“Tudo começa quando me convidam para ver um parto. Uma mulher que praticamente não conheço deixa-me vê-la a deitar ao mundo a sua segunda filha. Todos deveríamos ver partos, penso eu. Quero escrever um artigo sobre o assunto. Quero derrubar esses falsos mitos do nascimento asséptico com uma mãe lindíssima a pegar num bebé redondo e perfeito ao colo. Tenho trinta e um anos. Nunca pari e não sei se o quero fazer, ainda assim quero vê-lo. Nasci no sistema capitalista. Quero ter tudo, ver tudo, viver tudo. Não posso perder nada.”
Este é o início de “As Meninas-Prodígio” (Kalandraka, 2019), um romance grotesco, cru e parcialmente autobiográfico, que nos narra a vida de uma mulher com “ânsia de viver momentos espiritualmente potentes”. O romance centra-se nos pensamentos, memórias, detalhes de intimidade e desejos de uma mulher, que vive uma paixão insalubre por um homem muito mais velho.
Num ambiente que oscila entre o campestre, o bucólico e a cidade, acompanhamos as transformações inerentes ao crescimento: “A menstruação mudou-me as expressões. O rosto de esquilinho vivaz foi lentamente coberto por uma expressão de adolescente balofa”. A perfeição corporal era um objectivo a alcançar – “pernas firmes, braços colados ao corpo … pélvis para cima!” -, onde o corpo surge e se assume como símbolo da identidade do que é ser Mulher, independentemente da idade.
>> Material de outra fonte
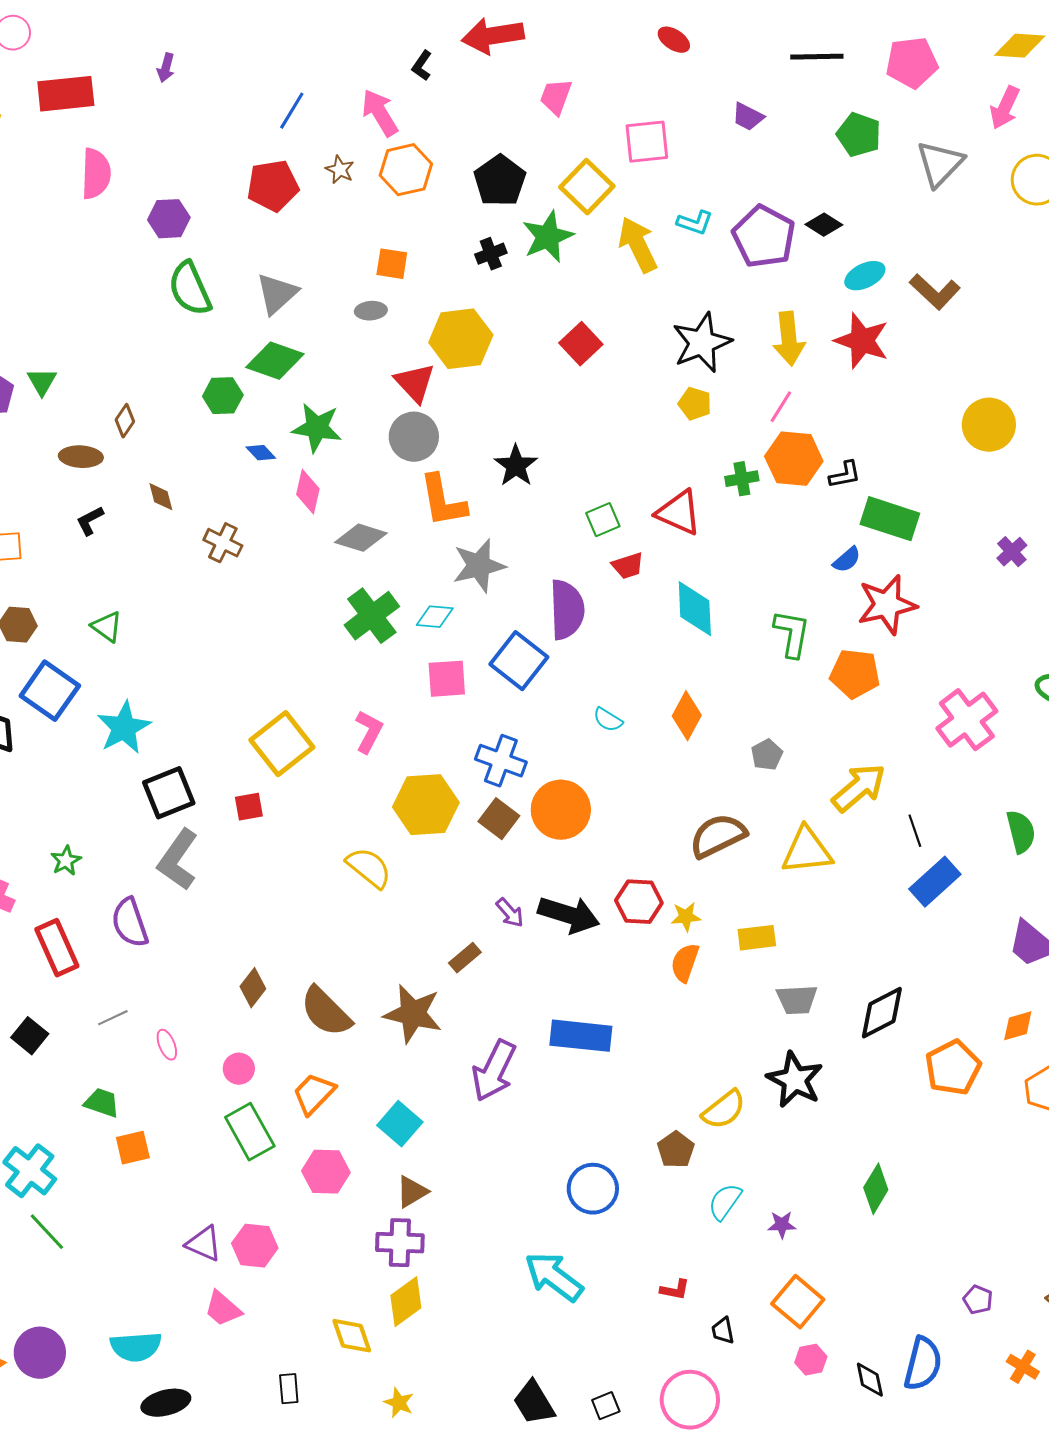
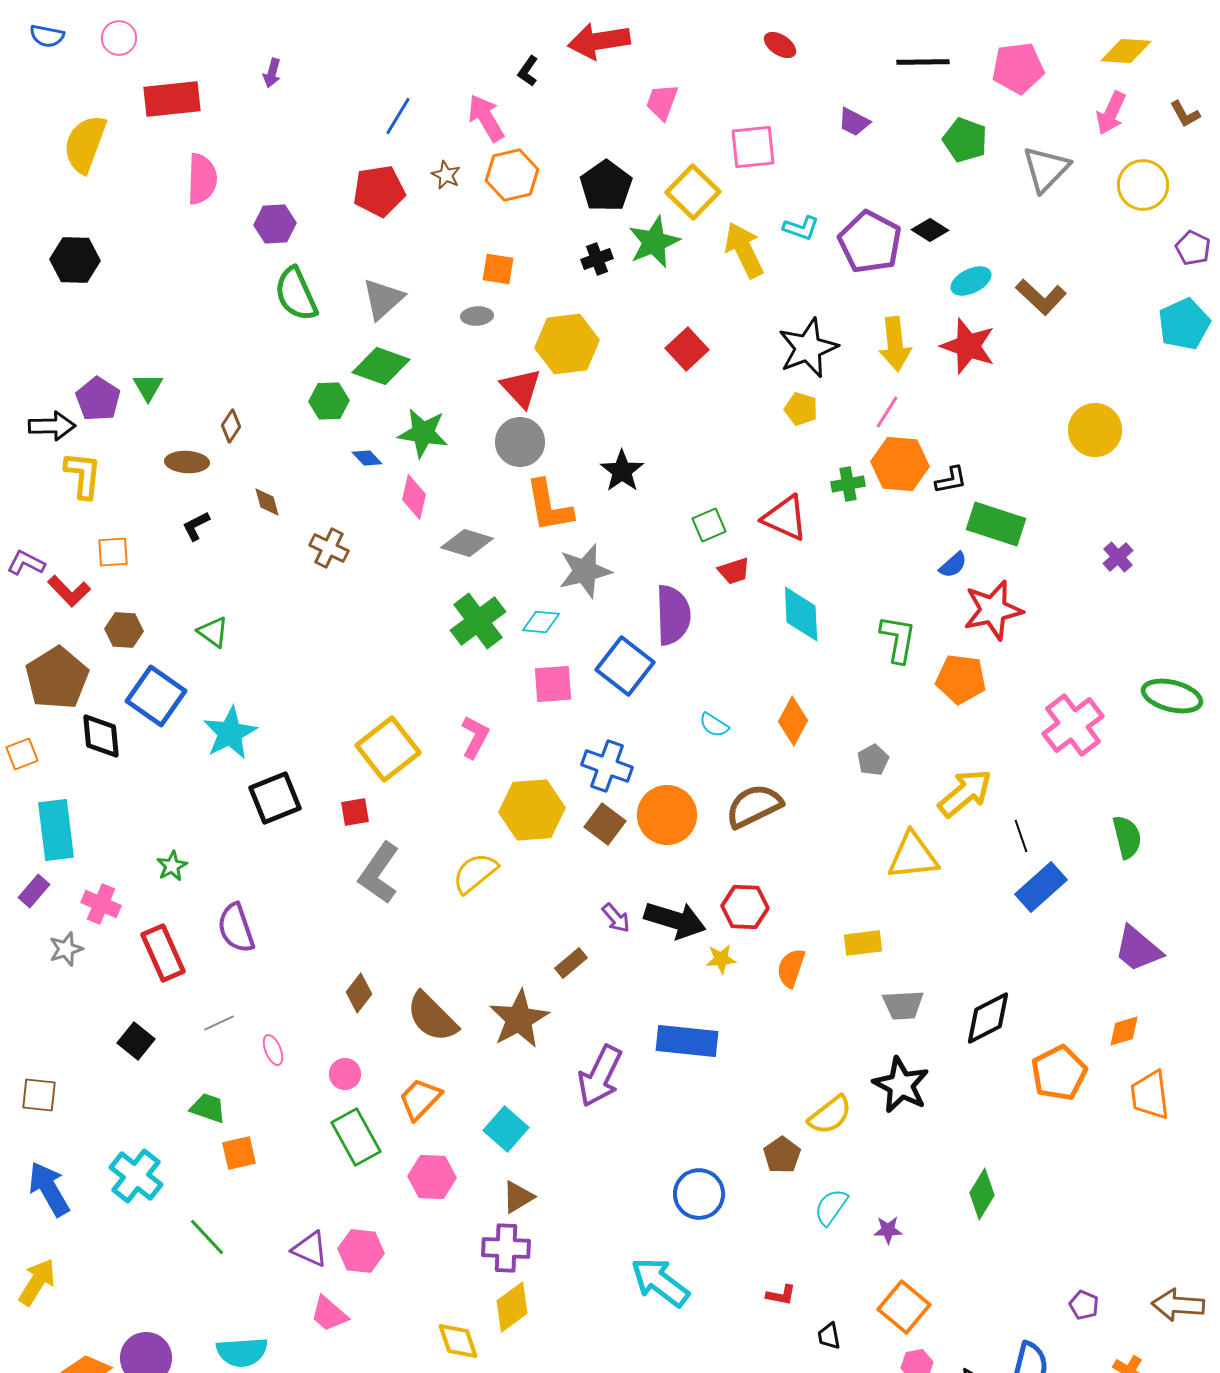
brown semicircle: (718, 836) -> (754, 806), moved
gray L-shape: (178, 860) -> (379, 873), moved
yellow semicircle: (369, 868) -> (475, 873), turned -78
yellow star: (686, 917) -> (721, 959), moved
brown star: (413, 1014) -> (519, 1019), turned 30
green line: (47, 1232) -> (207, 1237), moved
Ao longo das duzentas e sessenta e seis páginas, o leitor é conduzido pela voz feminina que questiona o mundo que a rodeia, e que se caracteriza pelas provocações, as emoções e a pansexualidade. Avançamos na leitura e conhecemos uma mulher que sente atracção sexual misturada com romantismo em relação às pessoas, independentemente do seu sexo ou da identidade de género.
Sabina Urraca nasceu no País Vasco espanhol, cresceu em Tenerife e vive em Madrid. Estudou Comunicação Audiovisual e exerceu profissões tão diversas como vendedora de seguros, empregada de mesa, guionista, repórter, criativa de televisão e publicidade, locutora e cortadora de marijuana. Actualmente é escritora e jornalista. Ganhou o Prémio Javier Morote da CEGAL com este livro.